Buffalo Gal is ready to go with a new axle, and I anticipate
no further problems.

If you order a PaddleCart now, you will not experience this last issue.  The cart was originally all aluminum, including the axle rod.  The projected load capacity, consequently, was low.  I called PaddleCart, and emailed them, saying that they needed to change to a stainless steel axle.  The weight of many boats would reach their load limits while empty, and any camping gear and provisions would make them overloaded.  My aluminum axle had been bent.  A couple paddling friends asked to borrow my cart to bring their boats from the beach, through the state park, and to the parking area.  I found out later that instead of moving them one at a time, they had erred in loading both boats on the cart at once.  I straightened the axle, but with the weakening of the axle from the metal fatigue caused by bending and straightening, particularly with aluminum, I’ve never been able to fully trust the cart since.  I knew I had to get the new stainless axle before attempting the Northern Forest Canoe Trail.   I never received any acknowledgement to my communications, and perhaps others were telling them the same thing, but they did change to a stainless axle.  As a small company, they couldn’t afford to eat the expense of a recall, but they did supply the replacement axle and carriage frame at cost.  I now have 100% confidence that I can portage indefinitely with no further concerns.  

Wednesday, May 25, 2016

Taking Buffalo Gal for a Walk

Buffalo Gal with the NFCT decal on the bow.

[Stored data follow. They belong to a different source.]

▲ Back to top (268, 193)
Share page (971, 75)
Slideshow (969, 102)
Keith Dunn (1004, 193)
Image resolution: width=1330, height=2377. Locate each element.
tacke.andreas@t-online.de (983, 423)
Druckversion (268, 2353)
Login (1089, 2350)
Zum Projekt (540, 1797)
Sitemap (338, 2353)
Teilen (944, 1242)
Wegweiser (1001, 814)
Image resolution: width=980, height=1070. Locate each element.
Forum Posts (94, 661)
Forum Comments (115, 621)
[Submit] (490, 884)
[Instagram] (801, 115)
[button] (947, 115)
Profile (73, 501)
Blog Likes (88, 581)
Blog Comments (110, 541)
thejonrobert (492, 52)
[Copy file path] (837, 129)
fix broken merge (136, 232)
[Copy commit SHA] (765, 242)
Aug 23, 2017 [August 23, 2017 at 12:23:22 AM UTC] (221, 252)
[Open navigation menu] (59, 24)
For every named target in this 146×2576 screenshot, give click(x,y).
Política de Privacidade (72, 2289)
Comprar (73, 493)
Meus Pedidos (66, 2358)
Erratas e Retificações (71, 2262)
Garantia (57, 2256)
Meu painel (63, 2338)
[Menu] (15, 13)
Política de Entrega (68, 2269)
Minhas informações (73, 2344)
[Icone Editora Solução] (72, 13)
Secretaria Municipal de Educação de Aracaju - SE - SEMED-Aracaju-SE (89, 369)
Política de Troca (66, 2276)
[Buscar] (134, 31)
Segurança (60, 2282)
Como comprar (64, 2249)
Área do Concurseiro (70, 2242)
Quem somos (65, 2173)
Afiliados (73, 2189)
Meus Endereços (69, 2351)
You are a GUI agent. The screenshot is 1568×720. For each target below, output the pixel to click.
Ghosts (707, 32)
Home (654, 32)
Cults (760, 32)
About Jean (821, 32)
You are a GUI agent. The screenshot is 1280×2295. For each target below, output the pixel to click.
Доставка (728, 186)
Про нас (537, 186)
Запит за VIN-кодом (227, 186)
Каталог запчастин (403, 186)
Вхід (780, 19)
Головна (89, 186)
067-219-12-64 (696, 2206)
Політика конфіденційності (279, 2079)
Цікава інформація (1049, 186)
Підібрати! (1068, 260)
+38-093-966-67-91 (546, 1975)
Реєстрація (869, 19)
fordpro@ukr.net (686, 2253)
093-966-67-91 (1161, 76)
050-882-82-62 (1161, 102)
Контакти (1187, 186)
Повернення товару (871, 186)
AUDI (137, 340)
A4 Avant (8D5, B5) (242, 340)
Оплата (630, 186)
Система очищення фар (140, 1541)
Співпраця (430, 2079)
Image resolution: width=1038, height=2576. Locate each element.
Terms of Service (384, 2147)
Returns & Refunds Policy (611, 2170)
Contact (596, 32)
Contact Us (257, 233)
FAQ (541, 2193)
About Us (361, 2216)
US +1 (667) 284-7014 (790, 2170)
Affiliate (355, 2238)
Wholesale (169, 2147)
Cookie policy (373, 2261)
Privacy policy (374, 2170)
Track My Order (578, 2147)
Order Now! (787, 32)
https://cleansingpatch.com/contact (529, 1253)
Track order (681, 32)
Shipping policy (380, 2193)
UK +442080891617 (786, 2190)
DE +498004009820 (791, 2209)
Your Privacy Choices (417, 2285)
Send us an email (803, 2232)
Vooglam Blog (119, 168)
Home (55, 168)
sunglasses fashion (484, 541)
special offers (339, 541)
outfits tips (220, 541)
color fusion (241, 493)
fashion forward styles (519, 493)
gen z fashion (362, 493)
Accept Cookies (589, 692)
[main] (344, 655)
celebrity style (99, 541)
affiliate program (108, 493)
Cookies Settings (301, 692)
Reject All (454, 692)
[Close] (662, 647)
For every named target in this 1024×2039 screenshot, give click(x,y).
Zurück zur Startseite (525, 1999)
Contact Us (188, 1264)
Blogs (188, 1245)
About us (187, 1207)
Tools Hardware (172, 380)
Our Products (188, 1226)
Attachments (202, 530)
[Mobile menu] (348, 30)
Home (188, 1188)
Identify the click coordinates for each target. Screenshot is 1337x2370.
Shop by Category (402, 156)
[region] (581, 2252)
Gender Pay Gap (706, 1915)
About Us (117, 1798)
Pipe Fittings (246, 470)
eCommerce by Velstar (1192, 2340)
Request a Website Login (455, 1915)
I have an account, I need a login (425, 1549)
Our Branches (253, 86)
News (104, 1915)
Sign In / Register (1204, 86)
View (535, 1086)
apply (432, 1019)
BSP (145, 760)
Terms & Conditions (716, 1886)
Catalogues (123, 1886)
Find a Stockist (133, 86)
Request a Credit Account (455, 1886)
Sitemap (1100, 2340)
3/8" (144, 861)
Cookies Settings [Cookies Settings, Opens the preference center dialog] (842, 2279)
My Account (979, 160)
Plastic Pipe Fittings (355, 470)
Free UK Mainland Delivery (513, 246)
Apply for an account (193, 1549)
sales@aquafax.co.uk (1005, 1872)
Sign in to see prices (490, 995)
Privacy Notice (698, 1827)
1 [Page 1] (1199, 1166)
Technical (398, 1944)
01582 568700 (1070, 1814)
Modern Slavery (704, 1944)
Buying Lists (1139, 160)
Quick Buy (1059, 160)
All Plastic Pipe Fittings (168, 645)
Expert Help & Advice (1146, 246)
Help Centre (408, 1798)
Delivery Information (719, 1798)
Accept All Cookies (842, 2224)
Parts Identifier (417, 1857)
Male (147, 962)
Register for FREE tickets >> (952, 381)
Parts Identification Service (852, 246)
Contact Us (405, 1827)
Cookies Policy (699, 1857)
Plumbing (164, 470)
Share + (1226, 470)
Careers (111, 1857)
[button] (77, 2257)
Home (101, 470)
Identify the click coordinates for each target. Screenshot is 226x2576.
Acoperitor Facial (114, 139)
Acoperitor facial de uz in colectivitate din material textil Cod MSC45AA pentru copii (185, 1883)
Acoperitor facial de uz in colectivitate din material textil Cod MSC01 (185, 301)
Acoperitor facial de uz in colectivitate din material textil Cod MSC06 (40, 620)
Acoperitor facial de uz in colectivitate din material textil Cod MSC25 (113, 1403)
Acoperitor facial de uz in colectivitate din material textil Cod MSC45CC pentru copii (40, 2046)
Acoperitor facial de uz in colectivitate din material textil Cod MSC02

Katina Daanen’s “Through-Paddler’s Companion” lists every portage, but more importantly, it breaks each portage into what portion is wheelable, and what is not.  She even breaks some of them down to ‘wheelable with difficulty,’ indicating where roots, rocks, or other problems may make using a cart difficult.  Unfortunately, most of the hand carries, versus portage cart carries, appear early in the trip, and one is 1.3 miles.  Later, the portages are longer, but are mostly wheelable with an appropriate cart. 

With a new hat on top, and my Keen hiking shoes on the bottom,
it was time to give it a shot.

With the canoe yoke done, it was time to make a portage and try everything out.  The wind yesterday was blowing about 20-25 mph, but I tried to make a portage as we took a break from watching the radar for tornado development.  It was like carrying a sheet of plywood on a windy day, as the wind tried to spin me and the canoe first one way, and then the other.  The pads pressed into my neck muscles and caused a lot of strain.  I went about a quarter mile, and was done.  After a bit of thought, I decided the pads must be too close, so I moved them outboard on the yoke so they had a 20 cm separation.

This morning, I tried the portage again before the wind got up to normal strength.  It was only about 15 mph.  The separation of the pads made all the difference in the world.  I walked a full mile with two short stops of 2-3 minutes to give the shoulders a break, one at a half-mile, and the second at about eight-tenths of a mile in.  I don’t know why I didn’t think of it before, but upon my return, I took a tape measure and measured the spread on the Adirondack pack canoe yoke.  It is 19 cm, so I know now I’m in the right ballpark, and am happy with the results.